We also describe a way in which an RFID device could communicate directly to the cloud without any onsite middleware application. Radio Frequency Identification (RFID) devices (e.g. RFID fixed readers, RFID handheld readers) generates a large amount of data from reading RFID tags repetitively in their environment. RFID readers in particular could theoretically read up to 1200 unique 96-bit tags per second (http://alumni.media.mit.edu/˜pappu/pdfs/MaguirePappuIEEETrans2009.pdf). This can generate a large amount of data from the tag reporting, but the communication protocol between readers and server will further add more bandwidth to the network. Furthermore, when there are multiple readers in the network, a typical network deployment includes a middleware that sits within the local network, similar to FIG. 5.
This middleware aggregates the heavy-bandwith communication information from RFID reader in the same internal network, before subsequently passing it on to another application in the cloud in an external network.

Claims

What is claimed is:

1. A cloud-based universal tagging system comprising:

a physical object having at least one printable readable identifier label and a radio frequency identification chip inlayed into the at least one printable readable identifier, both the at least one printable readable identifier and the radio frequency identification chip associated with a uniform resource identifier including a set of descriptors which describe properties of the physical object, wherein the uniform resource identifier is stored in a cloud-based data repository;

a first device configured to scan the at least one printable readable identifier label such that the uniform resource identifier is retrieved and the set of descriptors is accessible to a user; and,

a second device configured to the scan radio frequency identification chip such that the uniform resource identifier is retrieved and the set of descriptors is accessible to the user, wherein the second device is configured to communicate directly to the cloud-based data repository without any onsite middleware application.

2. The could-based universal tagging system of claim 1, wherein the uniform resource identifier is a uniform resource locator.

3. The could-based universal tagging system of claim 1, wherein the uniform resource identifier incudes public and private information related to the physical object, wherein the private information requires user permissions to access.
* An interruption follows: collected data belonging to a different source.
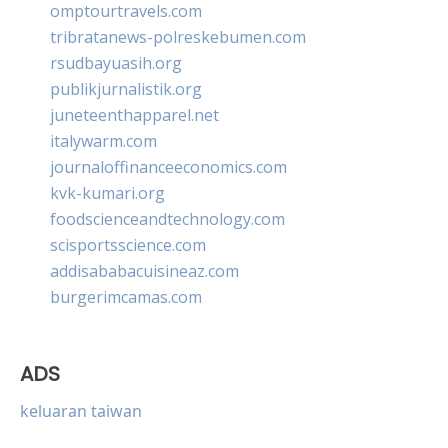
omptourtravels.com
tribratanews-polreskebumen.com
rsudbayuasih.org
publikjurnalistik.org
juneteenthapparel.net
italywarm.com
journaloffinanceeconomics.com
kvk-kumari.org
foodscienceandtechnology.com
scisportsscience.com
addisababacuisineaz.com
burgerimcamas.com
ADS
keluaran taiwan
4. The could-based universal tagging system of claim 1, wherein the uniform resource identifier incudes at least one software program enabling interactions with the user when the uniform resource identifier is retrieved, wherein the interactions include queries to the user.

5. The could-based universal tagging system of claim 4, wherein the at least one software program includes at least one automated process related to the physical object.

6. The could-based universal tagging system of claim 5, wherein the at least one automated process includes inventory management, such that the physical object is configured to be reordered from a supplier when an inventory level of the physical object reaches a predetermined number.

7. The could-based universal tagging system of claim 1, wherein the at least one printable readable identifier label is a barcode or QR code.

8. The could-based universal tagging system of claim 1, wherein the first device is a smartphone and the second device is a radio frequency identification reader.